Why is Sulfide Mining a battle ground for the Lake Superior basin? One reason: Sulfuric Acid. The western U.P. has been targeted by the United States Geologic Survey as having the greatest potential for undiscovered massive sulfide ore deposits. When sulfide rock, ore, or dust comes into contact with two basic earth elements: water and air, it starts creating SULFURIC ACID or battery acid immediately. Any back filling or reclamation activity to close a mine must be monitored for decades to ensure that the mining company has used the right technology, the right mix of neutralizers, the right methodologies to have actually stopped the creation of Sulfuric Acid or Acid Mine Drainage (AMD). Nowhere has anyone stopped AMD from happening.
Who is going to fight the battle for the lands,waters, wildlife…and the rights of the people of the State of Michigan to enjoy our natural resources on state and public lands? It often falls to environmental grassroots groups like the Yellow Dog Watershed Preserve, Inc. The resources we would normally use for water monitoring, public outreach, student education programs, landowner interface and education all are now being targeted to pay scientists to perform environmental baseline studies, to develop public outreach material and hold public forums to educate the public, to work within state agencies to promote a fair legislative process, to work with township, county and state officials, and to take calls from people who are asking “What can we do to help to fight this mine?”

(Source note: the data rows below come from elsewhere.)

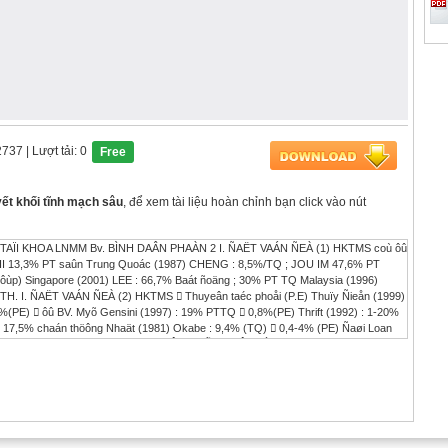
2737
| Lượt tải: 0
Free
yết khối tĩnh mạch sâu
, để xem tài liệu hoàn chỉnh bạn click vào nút
AÏI KHOA LNMM Bv. BÌNH DAÂN PHAÀN 2 I. ÑAËT VAÁN ÑEÀ (1) HKTMS coù ôû
I 13,3% PT saûn Trung Quoác (1987) CHENG : 8,5%/TQ ; JOU IM 47,6% PT
ùp) Singapore (2001) LEE : 66,7% Baát ñoäng ; 30% PT TQ Malaysia (1996)
TH. I. ÑAËT VAÁN ÑEÀ (2) HKTMS  Thuyeân taéc phoåi (P.E) Thuïy Ñieån (1999)
0,9%(PE)  ôû BV. Myõ Gensini (1997) : 19% PTTQ  0,8%(PE) Thrift (1992) : 1-20%
: 17,5% chaán thöông Nhaät (1981) Okabe : 9,4% (TQ)  0,4-4% (PE) Ñaøi Loan
(1991) Chau KY: 27%CH1,77%(PE) AÂU MYÕ CHAÂU AÙ Thrombus growth results in
bosis  Damage to veins (FTS)  Fulmonary embolism HKTMS ôû Vieät Nam 1992 -
Baát ñoäng + Sau moå : khôùp, vuøng chaäu + Vieâm tónh maïch huyeát khoái + Thai
(3) 92 II. MUÏC ÑÍCH 1. Xaùc ñònh HKTMS coù ôû VN vaø ngaøy caøng
hoøng ngöøa + Caùc phöông tieän chaån ñoaùn. + Keát quaû ñieàu trò. III.
aâm saøng - caét doïc. IV. KEÁT QUAÛ (1) IV.1 Tuoåi vaø phaùi : 92
treû nhaát : 16 tuoåi Tuoåi giaø nhaát : 85 tuoåi Tuoåi trung bình : 37 tuoåi IV.2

The streams, rivers, springs and lakes of this region feed into Lake Superior, our Lake Superior. It is worth more than gold, silver, nickel or any other precious metal. It is Our Water, Our Legacy and Our Responsibility, and it is also our fight. The people of the State of Michigan must understand the issues of Sulfide Mining. This is not a benign mining process that may only inconvenience a few who do not want a mine in their backyard – this is an issue that will affect many, now, and for future generations.